**DATA FOR PROCESSING**:
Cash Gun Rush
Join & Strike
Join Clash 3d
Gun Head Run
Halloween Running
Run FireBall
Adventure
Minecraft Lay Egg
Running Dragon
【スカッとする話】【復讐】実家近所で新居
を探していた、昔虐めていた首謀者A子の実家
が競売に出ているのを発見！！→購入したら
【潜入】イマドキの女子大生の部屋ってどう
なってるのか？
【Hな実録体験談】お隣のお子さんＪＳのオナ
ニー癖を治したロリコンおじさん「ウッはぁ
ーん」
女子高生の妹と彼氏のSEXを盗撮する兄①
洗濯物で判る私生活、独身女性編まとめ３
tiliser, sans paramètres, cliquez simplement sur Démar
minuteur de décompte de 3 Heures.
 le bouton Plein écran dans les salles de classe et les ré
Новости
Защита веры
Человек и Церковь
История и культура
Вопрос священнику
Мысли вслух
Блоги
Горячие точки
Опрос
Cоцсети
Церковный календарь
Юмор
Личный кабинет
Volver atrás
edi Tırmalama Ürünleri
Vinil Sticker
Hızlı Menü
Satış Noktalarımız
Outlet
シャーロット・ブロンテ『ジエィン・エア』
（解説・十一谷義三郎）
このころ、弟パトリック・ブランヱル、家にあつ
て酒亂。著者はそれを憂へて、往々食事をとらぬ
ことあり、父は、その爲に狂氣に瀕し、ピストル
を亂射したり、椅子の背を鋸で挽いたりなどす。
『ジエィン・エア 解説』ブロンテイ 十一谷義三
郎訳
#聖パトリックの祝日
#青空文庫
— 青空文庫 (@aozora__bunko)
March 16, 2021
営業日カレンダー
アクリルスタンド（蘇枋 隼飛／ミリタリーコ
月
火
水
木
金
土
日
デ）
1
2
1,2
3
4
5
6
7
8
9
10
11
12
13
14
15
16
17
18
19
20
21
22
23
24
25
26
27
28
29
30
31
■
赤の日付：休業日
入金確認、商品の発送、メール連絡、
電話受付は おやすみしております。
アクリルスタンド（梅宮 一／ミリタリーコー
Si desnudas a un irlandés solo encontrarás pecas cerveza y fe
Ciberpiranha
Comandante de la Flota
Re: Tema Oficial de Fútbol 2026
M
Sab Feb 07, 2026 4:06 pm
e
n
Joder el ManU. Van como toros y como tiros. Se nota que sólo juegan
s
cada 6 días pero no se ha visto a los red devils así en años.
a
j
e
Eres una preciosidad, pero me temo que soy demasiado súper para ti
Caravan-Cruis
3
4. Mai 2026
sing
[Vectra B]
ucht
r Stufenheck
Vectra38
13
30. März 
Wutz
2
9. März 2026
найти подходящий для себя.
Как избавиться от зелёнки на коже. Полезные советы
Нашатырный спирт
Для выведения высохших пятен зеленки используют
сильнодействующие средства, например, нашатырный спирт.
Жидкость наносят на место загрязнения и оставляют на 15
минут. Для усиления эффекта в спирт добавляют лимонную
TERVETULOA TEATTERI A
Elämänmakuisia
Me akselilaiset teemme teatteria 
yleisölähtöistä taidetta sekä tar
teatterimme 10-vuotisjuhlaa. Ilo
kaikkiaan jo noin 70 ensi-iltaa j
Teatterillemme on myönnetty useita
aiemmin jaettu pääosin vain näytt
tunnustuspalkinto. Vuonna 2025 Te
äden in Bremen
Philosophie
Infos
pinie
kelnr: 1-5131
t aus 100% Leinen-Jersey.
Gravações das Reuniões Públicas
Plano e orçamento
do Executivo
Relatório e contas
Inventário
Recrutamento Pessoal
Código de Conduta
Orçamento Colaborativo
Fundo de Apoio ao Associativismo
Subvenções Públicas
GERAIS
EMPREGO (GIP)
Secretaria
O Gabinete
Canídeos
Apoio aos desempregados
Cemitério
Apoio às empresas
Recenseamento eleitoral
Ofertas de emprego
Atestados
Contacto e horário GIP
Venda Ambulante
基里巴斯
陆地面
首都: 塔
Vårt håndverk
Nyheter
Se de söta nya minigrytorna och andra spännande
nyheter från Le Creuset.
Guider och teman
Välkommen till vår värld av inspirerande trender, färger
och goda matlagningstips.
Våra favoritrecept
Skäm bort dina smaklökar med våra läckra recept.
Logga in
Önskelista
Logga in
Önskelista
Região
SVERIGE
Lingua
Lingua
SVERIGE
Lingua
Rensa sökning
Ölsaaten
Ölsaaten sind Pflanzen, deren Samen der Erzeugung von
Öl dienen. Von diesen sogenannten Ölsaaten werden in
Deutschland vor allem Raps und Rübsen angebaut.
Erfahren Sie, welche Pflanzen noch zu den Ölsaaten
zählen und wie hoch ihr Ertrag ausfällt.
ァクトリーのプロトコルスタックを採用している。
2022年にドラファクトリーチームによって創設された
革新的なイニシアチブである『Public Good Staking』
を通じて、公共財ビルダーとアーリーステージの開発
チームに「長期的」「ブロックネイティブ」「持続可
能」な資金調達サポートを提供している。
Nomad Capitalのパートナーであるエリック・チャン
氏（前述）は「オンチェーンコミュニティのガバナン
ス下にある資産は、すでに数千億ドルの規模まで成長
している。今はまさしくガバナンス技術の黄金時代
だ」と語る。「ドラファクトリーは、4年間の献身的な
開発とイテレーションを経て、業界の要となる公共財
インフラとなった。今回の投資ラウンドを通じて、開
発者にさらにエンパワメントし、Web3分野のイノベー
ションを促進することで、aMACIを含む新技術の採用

**TASK DESCRIPTION**:
For every line in the material above that holds the string "Pflanzen", add one to a count; state only the final count.

**ANSWER FOR THIS EXERCISE**:
2